Os policiais foram acusados de cobrar R$ 1 milhão em propina, durante videochamada, para engavetar uma investigação que envolvia um integrante do Primeiro Comando da Capital (PCC). Oficializada nessa quarta-feira (11/2), a reintegração ocorre depois de o Judiciário rejeitar as denúncias apresentadas pelo Ministério Público de São Paulo.
Os dois atuam na 4ª Delegacia da Divisão de Investigações sobre Entorpecentes (Dise), do Departamento Estadual de Prevenção e Repressão ao Narcotráfico (Denarc).
Muniz e Dias foram presos no dia 10 de dezembro, em São Paulo, na operação realizada pelo Ministério Público de São Paulo (MPSP). Na ocasião, a Justiça também determinou o arresto, sequestro e bloqueio de bens no valor de R$ 1 milhão, exatamente a quantia apontada na investigação como a propina paga aos agentes públicos pelo advogado de Wagner Nascimento de Souza, conhecido como “Costurado”. Ele é apontado como integrante do PCC e responsável pela logística financeira da facção.
Em nota enviada à coluna, a Polícia Civil informou: “O Poder Judiciário rejeitou as denúncias do Ministério Público envolvendo os policiais citados, que foram colocados em liberdade no último dia 30 e reintegrados à função pública, conforme determina a legislação”.

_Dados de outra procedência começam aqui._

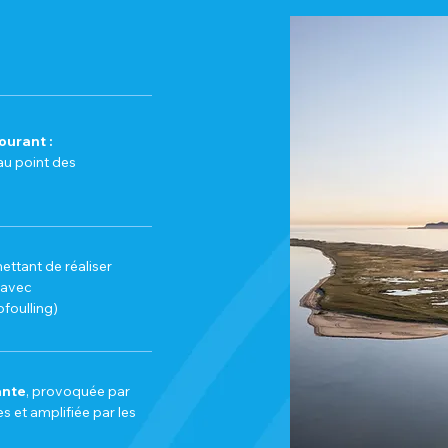
ourant :
au point des
ttant de réaliser
n avec
foulling)
ante
, provoquée par
s et amplifiée par les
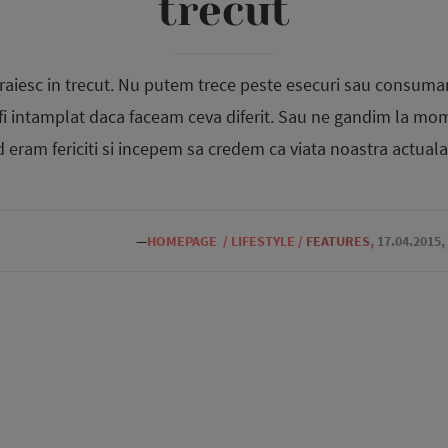
trecut
 traiesc in trecut. Nu putem trece peste esecuri sau consuma
fi intamplat daca faceam ceva diferit. Sau ne gandim la m
 eram fericiti si incepem sa credem ca viata noastra actuala
—
HOMEPAGE
/
LIFESTYLE
/
FEATURES
,
17.04.2015,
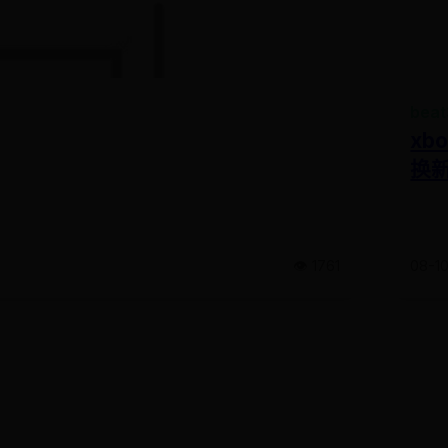
be
xb
换
👁️ 1761
08-1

Vídeo revelou pedido de propina
As investigações começaram no ano passado, quando um homem foi preso em flagrante em Alto Garças, em Mato Grosso, enquanto transportava 345 kg de drogas no fundo falso de um caminhão frigorífico. A quebra do sigilo telemático do suspeito mostrou aos agentes do Grupo de Atuação Especial de Combate ao Crime Organizado (Gaeco) a existência de um vídeo que, na visão do Ministério Público, demonstraria as ações criminosas dos agentes.
As imagens mostram um diálogo entre os policiais civis e Ademilson Alves de Brito, advogado de Wagner Nascimento de Souza. Na conversa, os agentes do Denarc exigiram o pagamento de R$ 1 milhão para encerrar as investigações contra o faccionado.
“Eu posso ficar tranquilo então que esse assunto tá encerrado, mandou a nota? Ninguém deve nada?”, questionou o advogado aos policiais em chamada de vídeo.
“Tá bom, então acabou, pode ficar tranquilo, só levar esses dois, não vão vir mais ninguém, não vai vir atrás de mais ninguém [sic]”, reforçou Ademilson. Em resposta, o investigador Murilo Muniz afirmou que somente um alvo seria indiciado.
Segundo o MPSP, a promotoria promoveu o arquivamento do inquérito em questão por falta de provas, “em decorrência do relatório final apresentado” pela Polícia Civil.
Após a operação, a Secretaria da Segurança Pública (SSP) afirmou que não tolera desvios de conduta por parte de seus agentes e que todas as medidas administrativas cabíveis seriam adotadas, sem prejuízo das apurações criminais e disciplinares. “A pasta permanece colaborando com as autoridades responsáveis para o completo esclarecimento dos fatos”, disse, em nota.
Policiais compraram imóvel dias após gravação
Segundo a representação do MPSP, Murilo Muniz adquiriu um imóvel avaliado em mais de R$ 700 mil apenas cinco dias após a gravação da chamada de vídeo, em maio do ano passado. A promotoria destacou que a mensalidade do financiamento (R$ 6.550,80) é incompatível com a remuneração líquida do investigador (R$ 7.245,83), conforme dados do portal da transparência.
Alan Fernandes Dias adquiriu um apartamento cerca de cinco meses após o vídeo, em outubro do ano passado, no valor de R$ 215 mil. Por não constar na matrícula a forma de pagamento, o Gaeco suspeita de que o valor pode ter sido pago à vista.
Os agentes reintegrados não foram localizados pela reportagem. O espaço segue aberto para manifestações.